Directions
When you answer, give every record back exactly as written.

[Saved data entries]
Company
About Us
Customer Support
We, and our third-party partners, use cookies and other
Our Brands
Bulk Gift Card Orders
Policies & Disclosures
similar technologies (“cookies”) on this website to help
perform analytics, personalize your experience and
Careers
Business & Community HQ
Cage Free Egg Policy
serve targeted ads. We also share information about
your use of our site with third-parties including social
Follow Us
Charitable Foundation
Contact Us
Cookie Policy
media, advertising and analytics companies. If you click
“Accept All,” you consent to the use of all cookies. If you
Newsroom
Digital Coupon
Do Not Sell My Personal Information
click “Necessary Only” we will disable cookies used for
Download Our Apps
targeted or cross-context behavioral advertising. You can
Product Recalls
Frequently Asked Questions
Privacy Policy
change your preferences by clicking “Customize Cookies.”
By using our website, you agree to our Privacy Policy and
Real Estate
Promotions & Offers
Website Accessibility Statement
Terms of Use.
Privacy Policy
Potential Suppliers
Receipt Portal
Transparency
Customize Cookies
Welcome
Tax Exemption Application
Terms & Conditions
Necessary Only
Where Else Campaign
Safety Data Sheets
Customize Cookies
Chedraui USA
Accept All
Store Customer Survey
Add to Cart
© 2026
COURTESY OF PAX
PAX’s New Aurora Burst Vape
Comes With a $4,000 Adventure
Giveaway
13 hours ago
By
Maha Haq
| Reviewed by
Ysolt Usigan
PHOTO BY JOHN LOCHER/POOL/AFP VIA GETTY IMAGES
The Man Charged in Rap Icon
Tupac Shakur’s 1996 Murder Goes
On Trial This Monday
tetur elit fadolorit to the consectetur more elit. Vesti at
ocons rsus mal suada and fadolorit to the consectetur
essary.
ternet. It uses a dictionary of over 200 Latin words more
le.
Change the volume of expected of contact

Answer to the problem
Company
About Us
Customer Support
We, and our third-party partners, use cookies and other
Our Brands
Bulk Gift Card Orders
Policies & Disclosures
similar technologies (“cookies”) on this website to help
perform analytics, personalize your experience and
Careers
Business & Community HQ
Cage Free Egg Policy
serve targeted ads. We also share information about
your use of our site with third-parties including social
Follow Us
Charitable Foundation
Contact Us
Cookie Policy
media, advertising and analytics companies. If you click
“Accept All,” you consent to the use of all cookies. If you
Newsroom
Digital Coupon
Do Not Sell My Personal Information
click “Necessary Only” we will disable cookies used for
Download Our Apps
targeted or cross-context behavioral advertising. You can
Product Recalls
Frequently Asked Questions
Privacy Policy
change your preferences by clicking “Customize Cookies.”
By using our website, you agree to our Privacy Policy and
Real Estate
Promotions & Offers
Website Accessibility Statement
Terms of Use.
Privacy Policy
Potential Suppliers
Receipt Portal
Transparency
Customize Cookies
Welcome
Tax Exemption Application
Terms & Conditions
Necessary Only
Where Else Campaign
Safety Data Sheets
Customize Cookies
Chedraui USA
Accept All
Store Customer Survey
Add to Cart
© 2026
COURTESY OF PAX
PAX’s New Aurora Burst Vape
Comes With a $4,000 Adventure
Giveaway
13 hours ago
By
Maha Haq
| Reviewed by
Ysolt Usigan
PHOTO BY JOHN LOCHER/POOL/AFP VIA GETTY IMAGES
The Man Charged in Rap Icon
Tupac Shakur’s 1996 Murder Goes
On Trial This Monday
tetur elit fadolorit to the consectetur more elit. Vesti at
ocons rsus mal suada and fadolorit to the consectetur
essary.
ternet. It uses a dictionary of over 200 Latin words more
le.
Change the volume of expected of contact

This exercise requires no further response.